_What the task requires_. Images are to be omitted, and the rest of the records reproduced exactly.

_Given entries_.

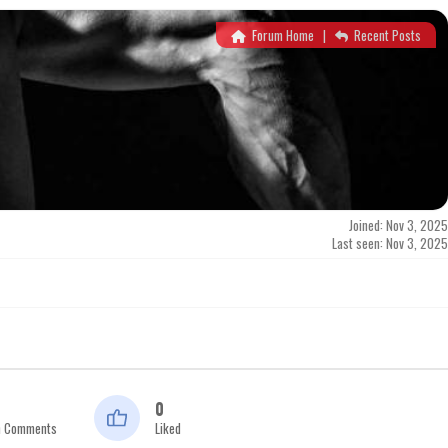
Forum Home
|
Recent Posts
Joined: Nov 3, 2025
Last seen: Nov 3, 2025
0
n Comments
Liked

_Task result_.
Forum Home
|
Recent Posts
Joined: Nov 3, 2025
Last seen: Nov 3, 2025
0
n Comments
Liked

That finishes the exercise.